Issu comme l’auteur d’une famille arménienne établie à Meudon, dans une banlieue ouvrière qui, si blême soit-elle, s’accroche comme elle peut à tout ce qui la sépare des bidonvilles de Nanterre peuplés par la diaspora algérienne, marocaine et portugaise, Sorb ne sait que faire de sa vie et n’en fait donc pas grand-chose. Lui, l’étudiant à la Sorbonne qui fréquente une fille rebelle des beaux quartiers, qui rêve d’ascension sociale mais ne parvient pas à se dissocier de la bande de jeunes qui zone dans son quartier, est si bien en perte de repères qu’offert à toutes les influences, il est une pierre qui roule à la merci de la moindre pente.
Tout bascule lorsque, par accident, l’un des garçons cause la mort d’une femme et entraîne toute la bande dans une spirale descendante. Entré dans le récit par la découverte du cadavre et par l’ouverture d’une enquête par un commissaire à la Audiard, l’on aurait tort de se croire embarqué dans ce qui ne serait qu’un polar aux accents argotiques des années 1960. La véritable chair du roman est son ambiance directement condensée à partir du vécu de l’auteur, pour une restitution plus vraie que nature d’un temps où la stratification sociale ne laissait guère d'espoir d’échapper à son milieu.
Pendant que les filles de bourgeois, si indociles soient-elles, ont toutes les chances de finir par se soumettre au mariage de raison arrangé par leurs parents, les enfants de prolétaires sont une minorité à oser rêver de s’arracher à la grisaille de leurs quartiers, soit comme Sorb par le biais d’études supérieures, soit comme son ami Figos, engagé comme mercenaire en Afrique.

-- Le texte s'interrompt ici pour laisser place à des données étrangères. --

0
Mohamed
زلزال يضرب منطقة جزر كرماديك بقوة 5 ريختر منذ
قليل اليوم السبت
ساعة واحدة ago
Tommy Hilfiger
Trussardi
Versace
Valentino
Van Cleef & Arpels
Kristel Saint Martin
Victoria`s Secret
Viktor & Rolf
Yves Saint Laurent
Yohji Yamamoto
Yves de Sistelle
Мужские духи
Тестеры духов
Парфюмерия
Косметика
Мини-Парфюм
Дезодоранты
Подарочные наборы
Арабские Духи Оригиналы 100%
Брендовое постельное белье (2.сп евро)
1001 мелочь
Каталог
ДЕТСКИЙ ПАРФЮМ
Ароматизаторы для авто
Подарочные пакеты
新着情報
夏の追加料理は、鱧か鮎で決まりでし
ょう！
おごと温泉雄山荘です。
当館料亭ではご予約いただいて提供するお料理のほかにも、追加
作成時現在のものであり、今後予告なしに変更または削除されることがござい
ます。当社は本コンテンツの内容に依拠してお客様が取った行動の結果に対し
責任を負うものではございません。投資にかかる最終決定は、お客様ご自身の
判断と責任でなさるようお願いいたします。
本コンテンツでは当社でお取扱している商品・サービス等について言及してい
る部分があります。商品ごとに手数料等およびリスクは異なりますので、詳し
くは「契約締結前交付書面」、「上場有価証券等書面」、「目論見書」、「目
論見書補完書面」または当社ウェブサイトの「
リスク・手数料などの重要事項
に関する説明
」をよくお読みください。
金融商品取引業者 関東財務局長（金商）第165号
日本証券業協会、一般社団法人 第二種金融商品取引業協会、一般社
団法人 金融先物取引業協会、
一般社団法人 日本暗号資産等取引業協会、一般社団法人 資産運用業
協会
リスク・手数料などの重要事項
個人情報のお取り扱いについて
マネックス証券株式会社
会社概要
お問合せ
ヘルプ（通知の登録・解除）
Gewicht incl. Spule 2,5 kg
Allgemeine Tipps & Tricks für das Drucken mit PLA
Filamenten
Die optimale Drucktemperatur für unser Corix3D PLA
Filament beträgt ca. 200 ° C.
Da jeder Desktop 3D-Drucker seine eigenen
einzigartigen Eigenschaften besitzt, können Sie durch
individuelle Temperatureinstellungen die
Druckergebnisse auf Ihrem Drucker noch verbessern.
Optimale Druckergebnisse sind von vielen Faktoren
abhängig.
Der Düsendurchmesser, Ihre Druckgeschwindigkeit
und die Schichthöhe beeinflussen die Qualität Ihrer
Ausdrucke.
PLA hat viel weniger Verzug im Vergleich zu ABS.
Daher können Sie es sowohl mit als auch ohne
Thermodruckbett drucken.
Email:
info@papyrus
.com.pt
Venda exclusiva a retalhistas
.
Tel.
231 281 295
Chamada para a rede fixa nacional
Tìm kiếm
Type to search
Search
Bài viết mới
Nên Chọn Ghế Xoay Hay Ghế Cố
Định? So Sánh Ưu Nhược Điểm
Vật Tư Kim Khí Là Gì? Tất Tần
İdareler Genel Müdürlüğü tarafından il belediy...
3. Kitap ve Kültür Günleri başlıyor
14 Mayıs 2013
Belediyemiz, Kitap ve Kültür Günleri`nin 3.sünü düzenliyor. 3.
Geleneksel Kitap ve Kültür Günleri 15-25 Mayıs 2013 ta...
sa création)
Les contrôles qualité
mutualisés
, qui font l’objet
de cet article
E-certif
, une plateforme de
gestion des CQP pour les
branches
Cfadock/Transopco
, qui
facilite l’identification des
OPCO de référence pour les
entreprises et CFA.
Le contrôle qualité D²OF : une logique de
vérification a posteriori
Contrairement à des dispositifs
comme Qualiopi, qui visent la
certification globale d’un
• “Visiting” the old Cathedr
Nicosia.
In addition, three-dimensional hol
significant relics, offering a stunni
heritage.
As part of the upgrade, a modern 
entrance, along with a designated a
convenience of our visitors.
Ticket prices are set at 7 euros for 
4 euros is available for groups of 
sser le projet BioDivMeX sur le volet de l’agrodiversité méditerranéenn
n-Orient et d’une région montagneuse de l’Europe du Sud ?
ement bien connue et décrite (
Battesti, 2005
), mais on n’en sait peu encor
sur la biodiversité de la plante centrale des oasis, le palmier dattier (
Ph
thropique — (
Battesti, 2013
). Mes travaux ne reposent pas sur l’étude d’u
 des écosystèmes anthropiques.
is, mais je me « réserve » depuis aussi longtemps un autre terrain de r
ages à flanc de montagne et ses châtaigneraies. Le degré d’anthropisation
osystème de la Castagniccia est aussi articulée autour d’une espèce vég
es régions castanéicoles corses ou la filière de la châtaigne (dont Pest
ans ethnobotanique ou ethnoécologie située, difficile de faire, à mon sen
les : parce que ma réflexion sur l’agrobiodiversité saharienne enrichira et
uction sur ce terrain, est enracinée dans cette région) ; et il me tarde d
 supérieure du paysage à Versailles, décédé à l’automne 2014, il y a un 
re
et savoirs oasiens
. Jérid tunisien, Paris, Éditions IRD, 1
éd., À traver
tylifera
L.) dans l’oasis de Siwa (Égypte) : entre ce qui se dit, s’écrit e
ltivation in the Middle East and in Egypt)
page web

Sinon, l’on s’échine de père en fils à Billancourt, entre ennui et soulagement d’échapper à pis encore, lorsque, dans une France en cette année 1962 encore traumatisée par les « événements » en Algérie, les harkis s’entassent dans des camps de fortune.
Au travers d’un Sorb hésitant dangereusement sur la ligne de crête de sa vie, l’on se retrouve ainsi à traverser l’actualité française bien chaotique de 1962, entre attentats de l’OAS, ratonnades et manifestations à Paris, répression policière au métro Charonne, enfin grand référendum destiné à sauver la légitimité de de Gaulle. Et toujours, en fil rouge débouchant sur un final superbement métaphorique, le jeu du pouilleux massacreur auquel s’adonne, au propre comme au figuré, Sorb et sa bande de copains, en chute libre vers la loubardisation.
Entre polar et roman social aux accents autobiographiques, une belle occasion de se plonger dans le tumulte politique de 1962 en France, année de tous les dangers pour les jeunes personnages du livre.